Exercise objective - Transcribe every entry that follows exactly, omitting all pictures.

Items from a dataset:
● ● ● ● ● ● ●
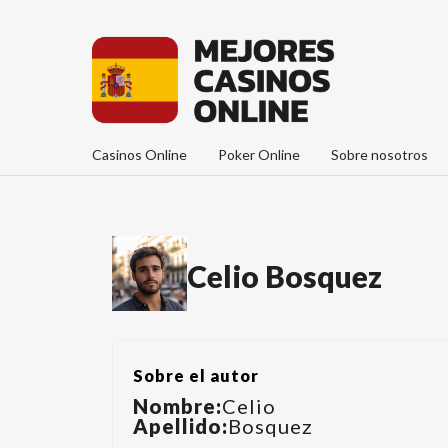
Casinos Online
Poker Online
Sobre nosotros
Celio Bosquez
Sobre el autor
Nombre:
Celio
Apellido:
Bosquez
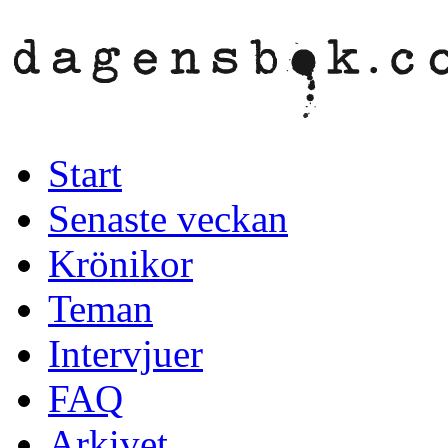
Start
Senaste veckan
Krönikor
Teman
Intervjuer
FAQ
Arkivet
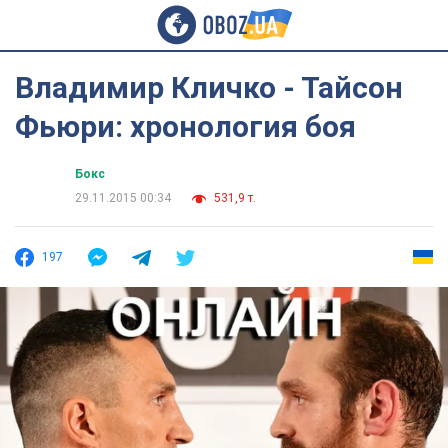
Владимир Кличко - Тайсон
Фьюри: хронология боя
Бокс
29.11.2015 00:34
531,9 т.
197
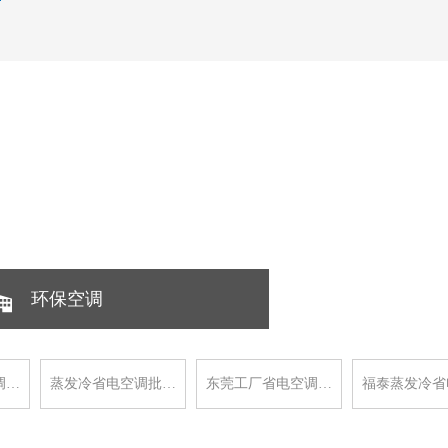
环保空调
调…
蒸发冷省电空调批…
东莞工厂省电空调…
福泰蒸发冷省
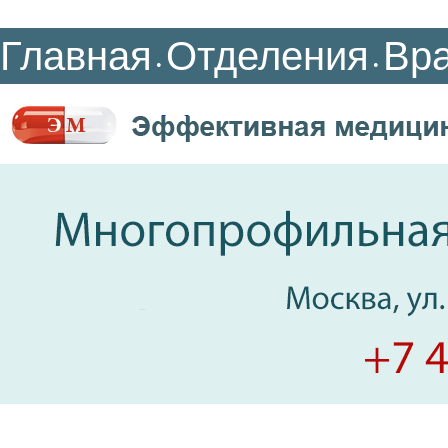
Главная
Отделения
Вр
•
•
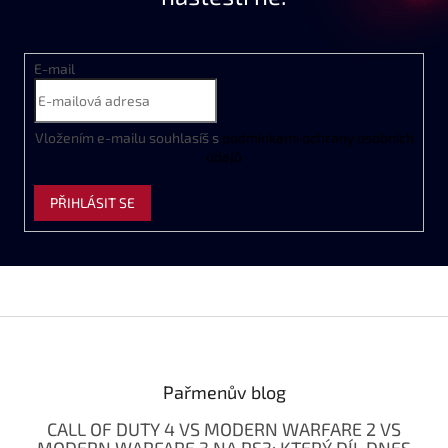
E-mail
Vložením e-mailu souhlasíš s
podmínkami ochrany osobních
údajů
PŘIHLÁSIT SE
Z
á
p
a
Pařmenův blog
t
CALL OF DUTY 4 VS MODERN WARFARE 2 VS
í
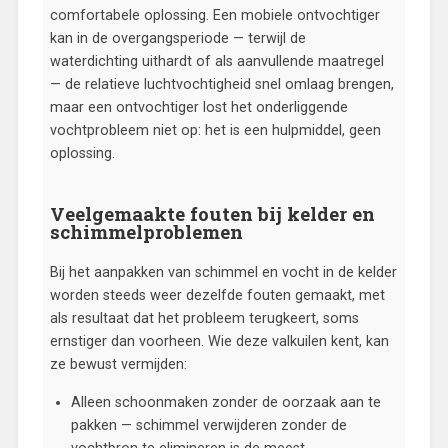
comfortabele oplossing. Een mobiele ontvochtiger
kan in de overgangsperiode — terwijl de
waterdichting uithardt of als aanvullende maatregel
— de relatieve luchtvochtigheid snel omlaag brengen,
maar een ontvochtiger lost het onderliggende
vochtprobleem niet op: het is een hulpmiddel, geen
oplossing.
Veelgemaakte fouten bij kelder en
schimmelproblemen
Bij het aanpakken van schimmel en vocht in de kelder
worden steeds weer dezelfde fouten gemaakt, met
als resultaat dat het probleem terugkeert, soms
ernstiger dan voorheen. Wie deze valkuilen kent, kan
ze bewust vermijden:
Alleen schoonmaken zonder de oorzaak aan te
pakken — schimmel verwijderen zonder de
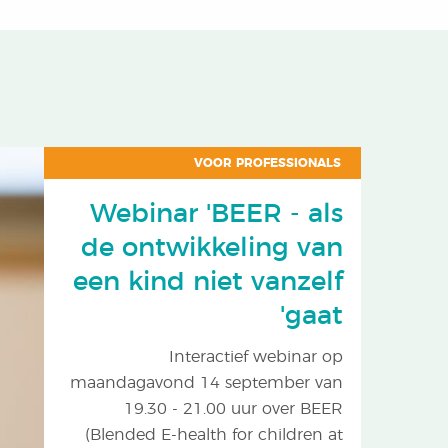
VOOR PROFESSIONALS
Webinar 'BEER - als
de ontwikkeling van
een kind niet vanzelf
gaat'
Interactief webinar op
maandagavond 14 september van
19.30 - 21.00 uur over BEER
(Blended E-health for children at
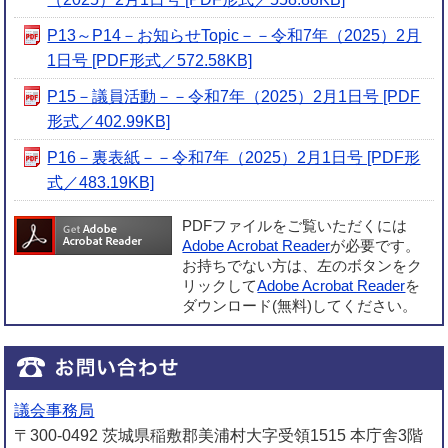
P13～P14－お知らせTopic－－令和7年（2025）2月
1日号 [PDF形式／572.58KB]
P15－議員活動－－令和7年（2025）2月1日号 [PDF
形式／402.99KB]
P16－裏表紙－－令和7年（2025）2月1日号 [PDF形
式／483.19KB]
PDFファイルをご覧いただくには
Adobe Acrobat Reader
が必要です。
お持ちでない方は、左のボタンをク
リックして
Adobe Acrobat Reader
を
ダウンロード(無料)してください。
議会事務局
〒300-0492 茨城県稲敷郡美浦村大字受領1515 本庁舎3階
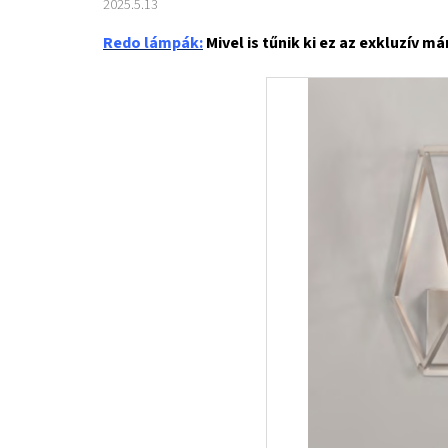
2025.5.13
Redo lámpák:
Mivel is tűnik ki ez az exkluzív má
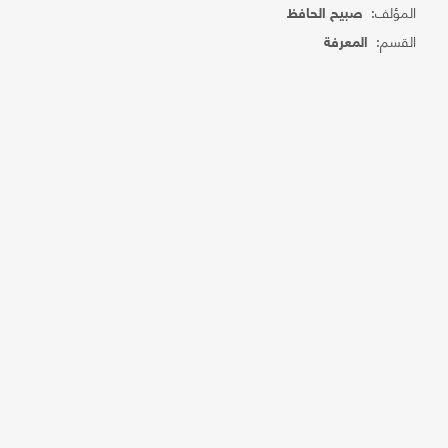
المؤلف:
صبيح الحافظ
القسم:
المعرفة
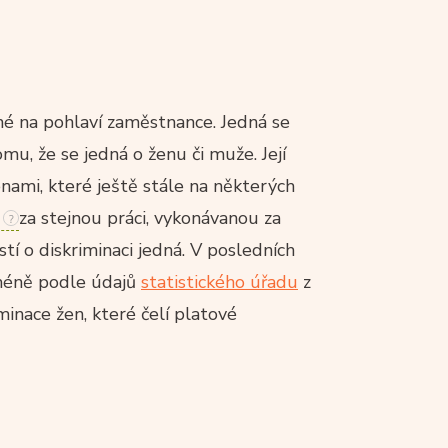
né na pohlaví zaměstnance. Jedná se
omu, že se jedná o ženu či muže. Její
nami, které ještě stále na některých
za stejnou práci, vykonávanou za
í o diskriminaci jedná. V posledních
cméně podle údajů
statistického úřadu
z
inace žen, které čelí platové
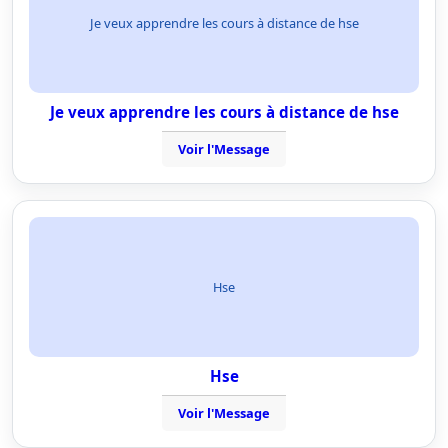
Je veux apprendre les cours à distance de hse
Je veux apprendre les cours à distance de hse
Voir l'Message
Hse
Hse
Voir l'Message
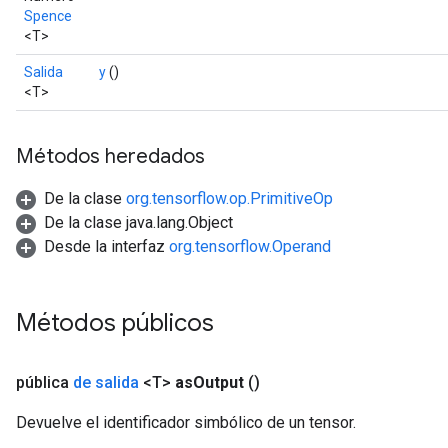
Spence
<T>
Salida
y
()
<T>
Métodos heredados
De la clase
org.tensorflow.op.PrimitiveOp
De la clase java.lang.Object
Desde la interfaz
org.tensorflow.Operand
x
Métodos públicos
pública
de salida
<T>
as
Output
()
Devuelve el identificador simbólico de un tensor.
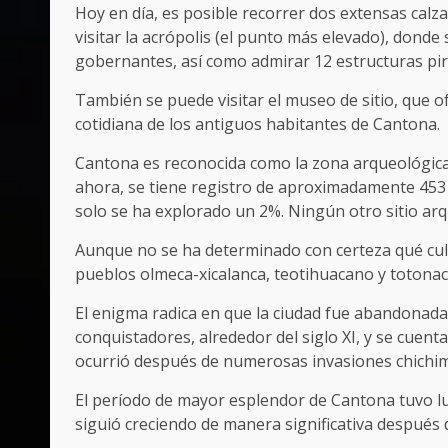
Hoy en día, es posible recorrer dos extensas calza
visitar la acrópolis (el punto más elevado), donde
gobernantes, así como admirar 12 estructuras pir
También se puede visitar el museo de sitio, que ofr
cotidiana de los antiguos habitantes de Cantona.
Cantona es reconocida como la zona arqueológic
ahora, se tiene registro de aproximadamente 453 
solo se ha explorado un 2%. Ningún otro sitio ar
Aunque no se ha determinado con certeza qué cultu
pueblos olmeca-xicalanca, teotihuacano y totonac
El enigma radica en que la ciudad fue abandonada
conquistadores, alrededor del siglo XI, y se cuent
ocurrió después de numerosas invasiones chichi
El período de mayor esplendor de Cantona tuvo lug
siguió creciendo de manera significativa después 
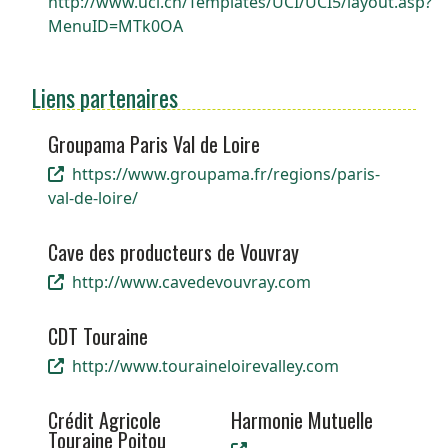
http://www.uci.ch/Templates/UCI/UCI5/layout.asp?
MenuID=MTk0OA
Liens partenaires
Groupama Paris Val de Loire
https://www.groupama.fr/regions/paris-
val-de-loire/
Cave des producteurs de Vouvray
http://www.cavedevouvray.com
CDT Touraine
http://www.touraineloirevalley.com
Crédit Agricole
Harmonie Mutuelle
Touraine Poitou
● ● ● ● ● ● ●
Response below -
Casinos Online
Poker Online
Sobre nosotros
Celio Bosquez
Sobre el autor
Nombre:
Celio
Apellido:
Bosquez
Start
Senaste veckan
Krönikor
Teman
Intervjuer
FAQ
Arkivet
Владимир Кличко - Тайсон
Фьюри: хронология боя
Бокс
29.11.2015 00:34
531,9 т.
197
环保空调
调…
蒸发冷省电空调批…
东莞工厂省电空调…
福泰蒸发冷省
Главная
Отделения
Вр
•
•
E-mail
Vložením e-mailu souhlasíš s
podmínkami ochrany osobních
údajů
PŘIHLÁSIT SE
Z
á
p
a
Pařmenův blog
t
CALL OF DUTY 4 VS MODERN WARFARE 2 VS
í
comfortabele oplossing. Een mobiele ontvochtiger
kan in de overgangsperiode — terwijl de
waterdichting uithardt of als aanvullende maatregel
— de relatieve luchtvochtigheid snel omlaag brengen,
maar een ontvochtiger lost het onderliggende
vochtprobleem niet op: het is een hulpmiddel, geen
oplossing.
Veelgemaakte fouten bij kelder en
schimmelproblemen
Bij het aanpakken van schimmel en vocht in de kelder
worden steeds weer dezelfde fouten gemaakt, met
als resultaat dat het probleem terugkeert, soms
ernstiger dan voorheen. Wie deze valkuilen kent, kan
ze bewust vermijden:
Alleen schoonmaken zonder de oorzaak aan te
pakken — schimmel verwijderen zonder de
VOOR PROFESSIONALS
Webinar 'BEER - als
de ontwikkeling van
een kind niet vanzelf
gaat'
Interactief webinar op
maandagavond 14 september van
19.30 - 21.00 uur over BEER
(Blended E-health for children at
P13～P14－お知らせTopic－－令和7年（2025）2月
1日号 [PDF形式／572.58KB]
P15－議員活動－－令和7年（2025）2月1日号 [PDF
形式／402.99KB]
P16－裏表紙－－令和7年（2025）2月1日号 [PDF形
式／483.19KB]
PDFファイルをご覧いただくには
Adobe Acrobat Reader
が必要です。
お持ちでない方は、左のボタンをク
リックして
Adobe Acrobat Reader
を
ダウンロード(無料)してください。
議会事務局
〒300-0492 茨城県稲敷郡美浦村大字受領1515 本庁舎3階
2025.5.13
Redo lámpák:
Mivel is tűnik ki ez az exkluzív má
المؤلف:
صبيح الحافظ
القسم:
المعرفة
né na pohlaví zaměstnance. Jedná se
omu, že se jedná o ženu či muže. Její
nami, které ještě stále na některých
za stejnou práci, vykonávanou za
í o diskriminaci jedná. V posledních
cméně podle údajů
statistického úřadu
z
inace žen, které čelí platové
Je veux apprendre les cours à distance de hse
Je veux apprendre les cours à distance de hse
Voir l'Message
Hse
Hse
Voir l'Message
Spence
<T>
Salida
y
()
<T>
Métodos heredados
De la clase
org.tensorflow.op.PrimitiveOp
De la clase java.lang.Object
Desde la interfaz
org.tensorflow.Operand
x
Métodos públicos
pública
de salida
<T>
as
Output
()
Devuelve el identificador simbólico de un tensor.
Hoy en día, es posible recorrer dos extensas calza
visitar la acrópolis (el punto más elevado), donde
gobernantes, así como admirar 12 estructuras pir
También se puede visitar el museo de sitio, que ofr
cotidiana de los antiguos habitantes de Cantona.
Cantona es reconocida como la zona arqueológic
ahora, se tiene registro de aproximadamente 453 
solo se ha explorado un 2%. Ningún otro sitio ar
Aunque no se ha determinado con certeza qué cultu
pueblos olmeca-xicalanca, teotihuacano y totonac
El enigma radica en que la ciudad fue abandonada
conquistadores, alrededor del siglo XI, y se cuent
ocurrió después de numerosas invasiones chichi
El período de mayor esplendor de Cantona tuvo lug
siguió creciendo de manera significativa después 
http://www.uci.ch/Templates/UCI/UCI5/layout.asp?
MenuID=MTk0OA
Liens partenaires
Groupama Paris Val de Loire
https://www.groupama.fr/regions/paris-
val-de-loire/
Cave des producteurs de Vouvray
http://www.cavedevouvray.com
CDT Touraine
http://www.touraineloirevalley.com
Crédit Agricole
Harmonie Mutuelle
Touraine Poitou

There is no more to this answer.